Despite all the talk of “green shoots” over the last few months, it was apparent that this recession was going to be harsh from the offset and our forecasts for the industry over past year have suggested this. This week sees the release of our latest forecasts and it makes for grim reading (unsurprisingly).

The first quarter of 2009 saw the sharpest falls in GDP and construction output on record. Overall, construction output is expected to fall 16% in 2009 with further falls in private housing and industrial, the first sectors to be hit by the recession, joined by the commercial sector.

Despite recent rises in housing starts, this is from catastrophically low levels and the increases, while welcome, would still leave 2009 with the lowest number of housing starts since 1924, excluding World War II. Credit conditions are clearly still difficult and constraining both demand and supply.

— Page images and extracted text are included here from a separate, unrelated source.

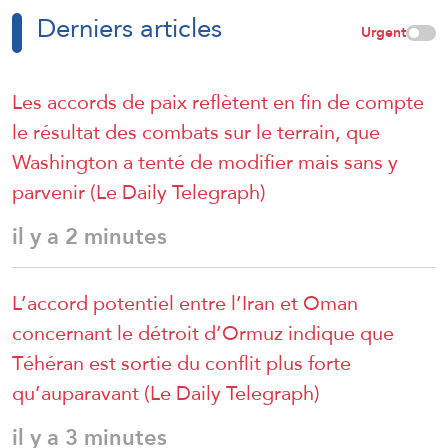
Derniers articles
Urgent
Les accords de paix reflètent en fin de compte
le résultat des combats sur le terrain, que
Washington a tenté de modifier mais sans y
parvenir (Le Daily Telegraph)
il y a 2 minutes
L’accord potentiel entre l’Iran et Oman
concernant le détroit d’Ormuz indique que
Téhéran est sortie du conflit plus forte
qu’auparavant (Le Daily Telegraph)
il y a 3 minutes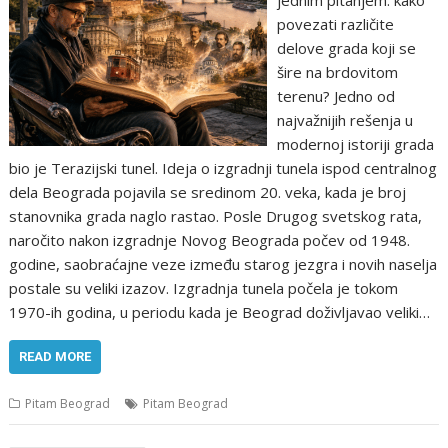
povezati različite
delove grada koji se
šire na brdovitom
terenu? Jedno od
najvažnijih rešenja u
modernoj istoriji grada
bio je Terazijski tunel. Ideja o izgradnji tunela ispod centralnog
dela Beograda pojavila se sredinom 20. veka, kada je broj
stanovnika grada naglo rastao. Posle Drugog svetskog rata,
naročito nakon izgradnje Novog Beograda počev od 1948.
godine, saobraćajne veze između starog jezgra i novih naselja
postale su veliki izazov. Izgradnja tunela počela je tokom
1970-ih godina, u periodu kada je Beograd doživljavao veliki…
READ MORE
Pitam Beograd
Pitam Beograd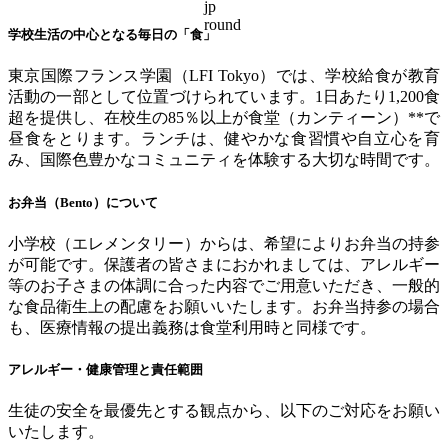
学校生活の中心となる毎日の「食」
東京国際フランス学園（
LFI Tokyo
）では、学校給食が教育
活動の一部として位置づけられています。
1
日あたり
1,200
食
超を提供し、在校生の
85
％以上が食堂（カンティーン）
**
で
昼食をとります。ランチは、健やかな食習慣や自立心を育
み、国際色豊かなコミュニティを体験する大切な時間です。
お弁当（
Bento
）について
小学校（エレメンタリー）からは、希望によりお弁当の持参
が可能です。保護者の皆さまにおかれましては、アレルギー
等のお子さまの体調に合った内容でご用意いただき、一般的
な食品衛生上の配慮をお願いいたします。お弁当持参の場合
も、医療情報の提出義務は食堂利用時と同様です。
アレルギー・健康管理と責任範囲
生徒の安全を最優先とする観点から、以下のご対応をお願い
いたします。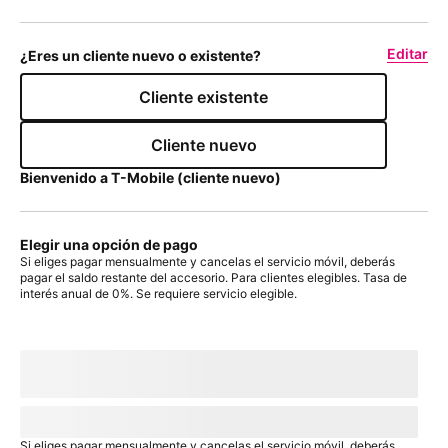
Editar
¿Eres un cliente nuevo o existente?
Cliente existente
Cliente nuevo
Bienvenido a
T-Mobile
(cliente nuevo)
Elegir una opción de pago
Si eliges pagar mensualmente y cancelas el servicio móvil, deberás
pagar el saldo restante del accesorio. Para clientes elegibles. Tasa de
interés anual de 0%. Se requiere servicio elegible.
Con plan de pago:
actualMonthlyValue
/mes
por
paymentTerms
meses, sin intereses.
A pagar hoy
dueToday
+ impuestos y otros cargos
Precio sin descuento:
payInFullStrikeThroughValue
payInFull
+
impuesto
Si eliges pagar mensualmente y cancelas el servicio móvil, deberás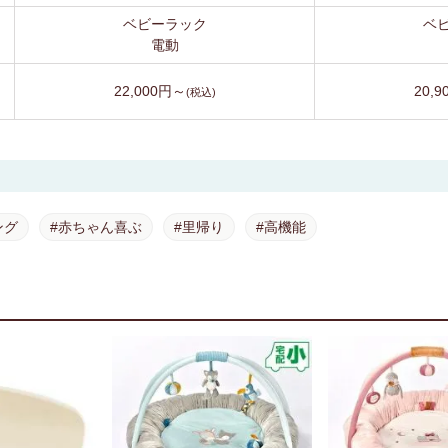
ベビーラック
ベ
電動
22,000円～
20,
(税込)
ング
#赤ちゃん喜ぶ
#里帰り
#高機能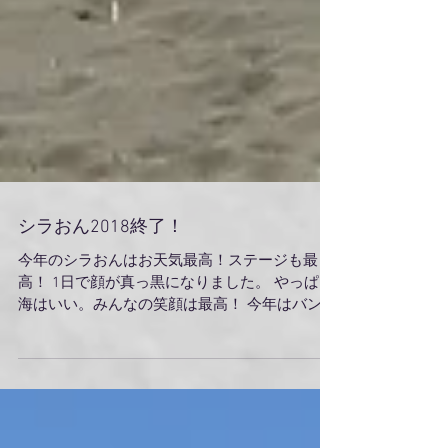
シラおん2018終了！
今年のシラおんはお天気最高！ステージも最
高！ 1日で顔が真っ黒になりました。 やっぱり
海はいい。みんなの笑顔は最高！ 今年はバンド
メンバーのスケジュールが合わず、TORAは１曲
だけの出演でしたが、来年は歌いますぞ！ #シ
ラおん #地引網 #TORA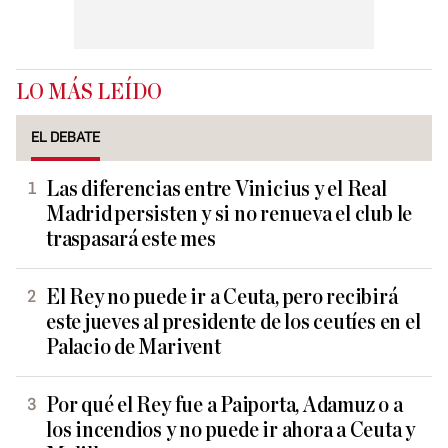
LO MÁS LEÍDO
EL DEBATE
Las diferencias entre Vinicius y el Real
Madrid persisten y si no renueva el club le
traspasará este mes
El Rey no puede ir a Ceuta, pero recibirá
este jueves al presidente de los ceutíes en el
Palacio de Marivent
Por qué el Rey fue a Paiporta, Adamuz o a
los incendios y no puede ir ahora a Ceuta y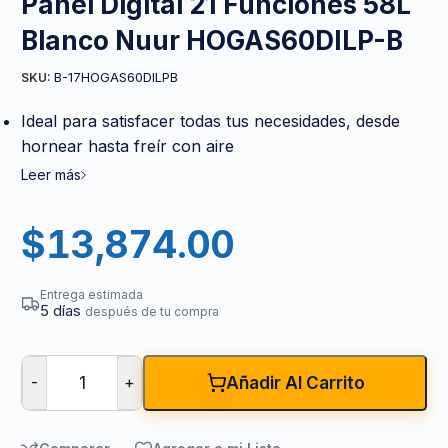
Panel Digital 21 Funciones 58L
Blanco Nuur HOGAS60DILP-B
B-17HOGAS60DILPB
SKU:
Ideal para satisfacer todas tus necesidades, desde
hornear hasta freír con aire
Leer más
$
13,874.00
Entrega estimada
5 días
después de tu compra
-
+
Añadir Al Carrito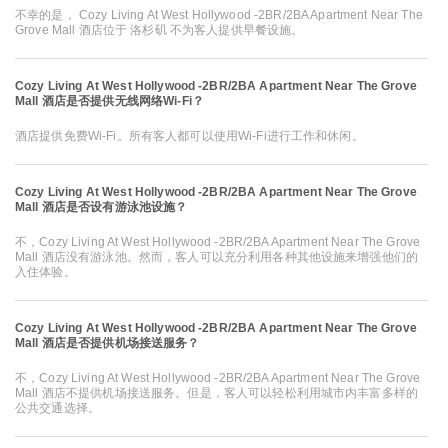
不幸的是， Cozy Living At West Hollywood -2BR/2BA Apartment Near The
Grove Mall 酒店位于 洛杉矶 不为客人提供早餐设施。
Cozy Living At West Hollywood -2BR/2BA Apartment Near The Grove
Mall 酒店是否提供无线网络Wi-Fi？
酒店提供免费Wi-Fi。所有客人都可以使用Wi-Fi进行工作和休闲。
Cozy Living At West Hollywood -2BR/2BA Apartment Near The Grove
Mall 酒店是否设有游泳池设施？
不，Cozy Living At West Hollywood -2BR/2BA Apartment Near The Grove
Mall 酒店没有游泳池。然而，客人可以充分利用各种其他设施来增强他们的
入住体验。
Cozy Living At West Hollywood -2BR/2BA Apartment Near The Grove
Mall 酒店是否提供机场接送服务？
不，Cozy Living At West Hollywood -2BR/2BA Apartment Near The Grove
Mall 酒店不提供机场接送服务。但是，客人可以轻松利用城市内丰富多样的
公共交通选择。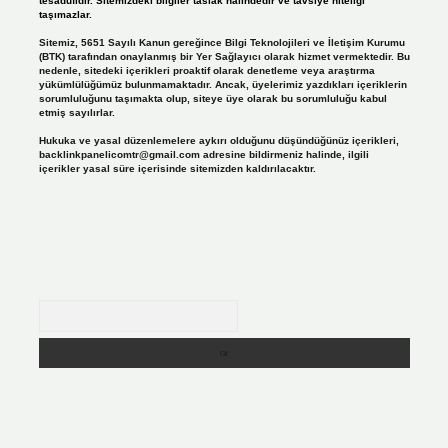
tesadüfidir. Sitemizdeki bilgiler taslak halindedir ve tavsiye niteliği
taşımazlar.
Sitemiz, 5651 Sayılı Kanun gereğince Bilgi Teknolojileri ve İletişim Kurumu
(BTK) tarafından onaylanmış bir Yer Sağlayıcı olarak hizmet vermektedir. Bu
nedenle, sitedeki içerikleri proaktif olarak denetleme veya araştırma
yükümlülüğümüz bulunmamaktadır. Ancak, üyelerimiz yazdıkları içeriklerin
sorumluluğunu taşımakta olup, siteye üye olarak bu sorumluluğu kabul
etmiş sayılırlar.
Hukuka ve yasal düzenlemelere aykırı olduğunu düşündüğünüz içerikleri,
backlinkpanelicomtr@gmail.com
adresine bildirmeniz halinde, ilgili
içerikler yasal süre içerisinde sitemizden kaldırılacaktır.
Arama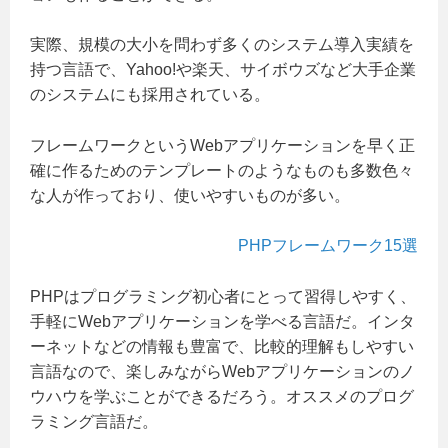
実際、規模の大小を問わず多くのシステム導入実績を
持つ言語で、Yahoo!や楽天、サイボウズなど大手企業
のシステムにも採用されている。
フレームワークというWebアプリケーションを早く正
確に作るためのテンプレートのようなものも多数色々
な人が作っており、使いやすいものが多い。
PHPフレームワーク15選
PHPはプログラミング初心者にとって習得しやすく、
手軽にWebアプリケーションを学べる言語だ。インタ
ーネットなどの情報も豊富で、比較的理解もしやすい
言語なので、楽しみながらWebアプリケーションのノ
ウハウを学ぶことができるだろう。オススメのプログ
ラミング言語だ。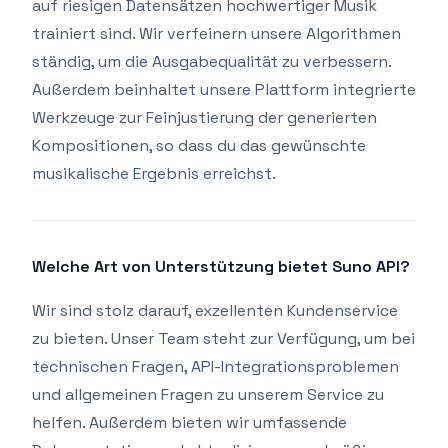
auf riesigen Datensätzen hochwertiger Musik
trainiert sind. Wir verfeinern unsere Algorithmen
ständig, um die Ausgabequalität zu verbessern.
Außerdem beinhaltet unsere Plattform integrierte
Werkzeuge zur Feinjustierung der generierten
Kompositionen, so dass du das gewünschte
musikalische Ergebnis erreichst.
Welche Art von Unterstützung bietet Suno API?
Wir sind stolz darauf, exzellenten Kundenservice
zu bieten. Unser Team steht zur Verfügung, um bei
technischen Fragen, API-Integrationsproblemen
und allgemeinen Fragen zu unserem Service zu
helfen. Außerdem bieten wir umfassende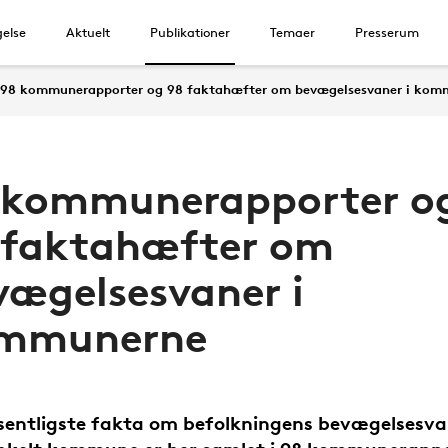
else
Aktuelt
Publikationer
Temaer
Presserum
98 kommunerapporter og 98 faktahæfter om bevægelsesvaner i kom
 kommunerapporter o
 faktahæfter om
vægelsesvaner i
mmunerne
entligste fakta om befolkningens bevægelsesvan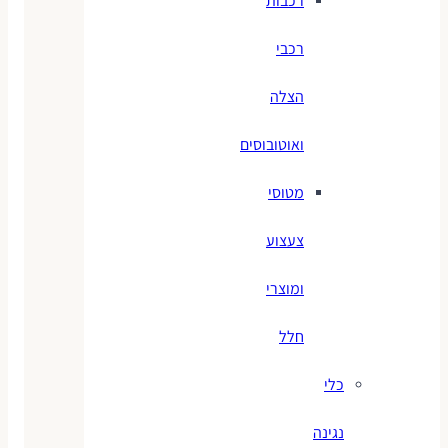
רכבות
רכבי
הצלה
ואוטובוסים
מטוסי
צעצוע
ומוצרי
חלל
כלי
נגינה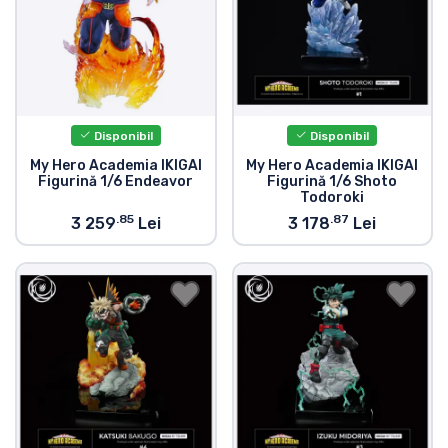
Disponibil
Disponibil
My Hero Academia IKIGAI
My Hero Academia IKIGAI
Figurină 1/6 Endeavor
Figurină 1/6 Shoto
Todoroki
.85
.87
3 259
Lei
3 178
Lei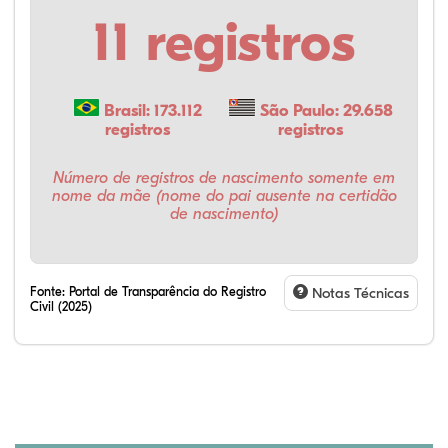
11 registros
Brasil: 173.112
São Paulo: 29.658
registros
registros
Número de registros de nascimento somente em
nome da mãe (nome do pai ausente na certidão
de nascimento)
Fonte:
Portal de Transparência do Registro
Notas Técnicas
Civil (2025)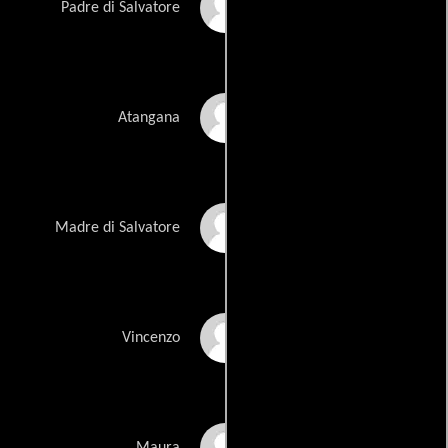
Vincenzo Merolla
Padre di Salvatore
Kevin Notsa Mao
Atangana
Nunzia Schiano
Madre di Salvatore
Salvio Simeoli
Vincenzo
Roberta Stellato
Maura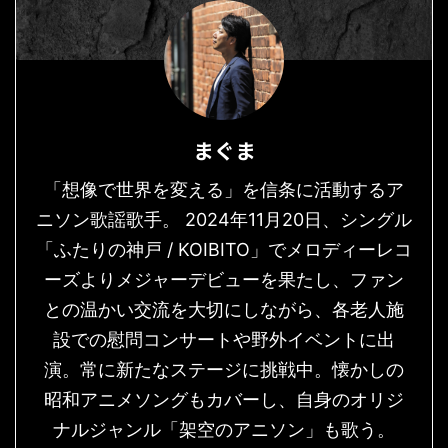
まぐま
「想像で世界を変える」を信条に活動するア
ニソン歌謡歌手。 2024年11月20日、シングル
「ふたりの神戸 / KOIBITO」でメロディーレコ
ーズよりメジャーデビューを果たし、ファン
との温かい交流を大切にしながら、各老人施
設での慰問コンサートや野外イベントに出
演。常に新たなステージに挑戦中。懐かしの
昭和アニメソングもカバーし、自身のオリジ
ナルジャンル「架空のアニソン」も歌う。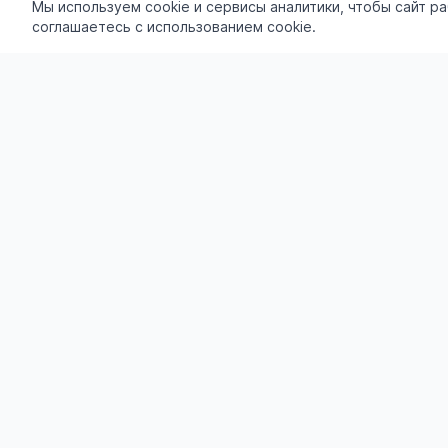
Мы используем cookie и сервисы аналитики, чтобы сайт р
соглашаетесь с использованием cookie.
Разделы
Все объяв
🎁 Акции
Доска бесплатных объявлений
Подать об
admin@liddar.ru
Избранное
О недвижи
Подать объявление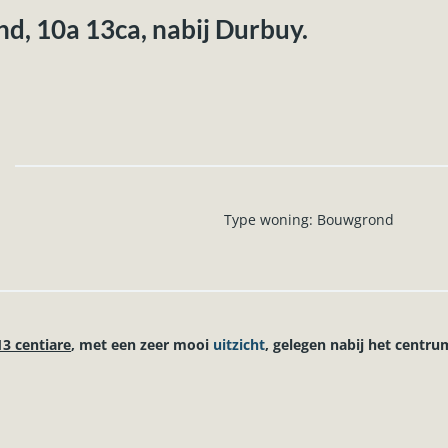
d, 10a 13ca, nabij Durbuy.
Type woning
:
Bouwgrond
13 centiare
, met een zeer mooi
uitzicht
, gelegen nabij het centru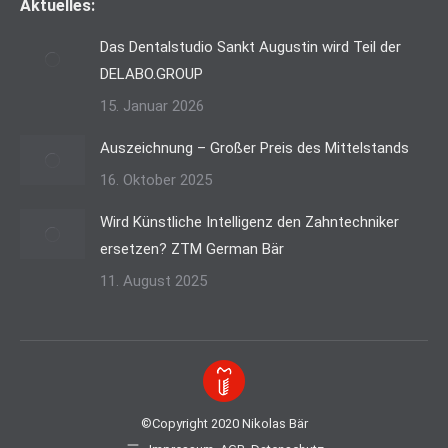
Aktuelles:
Das Dentalstudio Sankt Augustin wird Teil der
DELABO.GROUP
15. Januar 2026
Auszeichnung – Großer Preis des Mittelstands
16. Oktober 2025
Wird Künstliche Intelligenz den Zahntechniker
ersetzen? ZTM German Bär
11. August 2025
©Copyright 2020 Nikolas Bär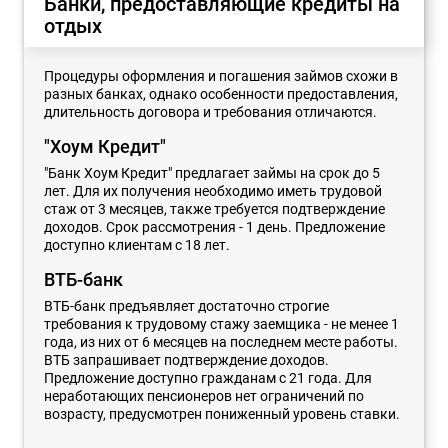
Банки, предоставляющие кредиты на
отдых
Процедуры оформления и погашения займов схожи в
разных банках, однако особенности предоставления,
длительность договора и требования отличаются.
"Хоум Кредит"
"Банк Хоум Кредит" предлагает займы на срок до 5
лет. Для их получения необходимо иметь трудовой
стаж от 3 месяцев, также требуется подтверждение
доходов. Срок рассмотрения - 1 день. Предложение
доступно клиентам с 18 лет.
ВТБ-банк
ВТБ-банк предъявляет достаточно строгие
требования к трудовому стажу заемщика - не менее 1
года, из них от 6 месяцев на последнем месте работы.
ВТБ запрашивает подтверждение доходов.
Предложение доступно гражданам с 21 года. Для
неработающих пенсионеров нет ограничений по
возрасту, предусмотрен пониженный уровень ставки.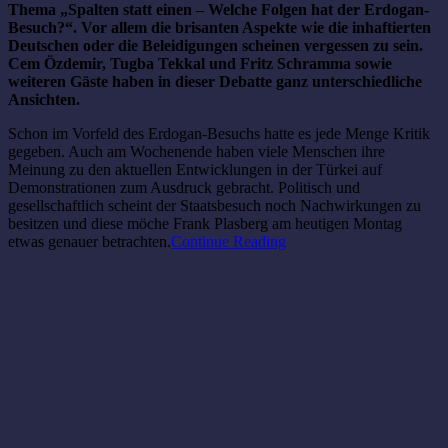
Thema „Spalten statt einen – Welche Folgen hat der Erdogan-
Besuch?“. Vor allem die brisanten Aspekte wie die inhaftierten
Deutschen oder die Beleidigungen scheinen vergessen zu sein.
Cem Özdemir, Tugba Tekkal und Fritz Schramma sowie
weiteren Gäste haben in dieser Debatte ganz unterschiedliche
Ansichten.
Schon im Vorfeld des Erdogan-Besuchs hatte es jede Menge Kritik
gegeben. Auch am Wochenende haben viele Menschen ihre
Meinung zu den aktuellen Entwicklungen in der Türkei auf
Demonstrationen zum Ausdruck gebracht. Politisch und
gesellschaftlich scheint der Staatsbesuch noch Nachwirkungen zu
besitzen und diese möche Frank Plasberg am heutigen Montag
etwas genauer betrachten.
Continue Reading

One of the most noticeable factors in this recession is how quickly the commercial sector has been hit. Usually, the commercial sector starts to contract two years after recession in housing and industrial. However, in this recession, the lag has only been one year.

This means that the first year of commercial sector falls occur simultaneously with the second year of falls in housing and industrial, exacerbating the fall, overall, in construction.

New build offices is expected to fall more than 50% over the next two years with retail falling over 40% over the same period, which as shocking as it is, makes intuitive sense.

 In the grand scheme of things, with insolvencies up 52% and so much offices and retail space available, why would you be building new office or retail space?

In the short term, public sector construction is providing growth and contractors on education and health frameworks may still be relatively isolated from the worst of the recession.

However, medium term, the situation doesn’t look so bright. The public borrowing figures are unprecedented and unsustainable. Three years ago, public borrowing for the year was £35bn. In the first two months of this financial year, borrowing was already £30bn, with expectations that it may rise to £180bn for 2009/10 or 14% of GDP.

This means spending cuts. Sharp spending cuts, especially on capital expenditure.

Private sector construction isn’t going to recover until economic activity and credit availability improve.

Public sector construction is going to fall considerably post-election, whoever is in power, and constrain recovery for the industry. After 2013, even if growth returns to trend each year then output will not get back to 2007’s levels until 2020... a worrying prospect.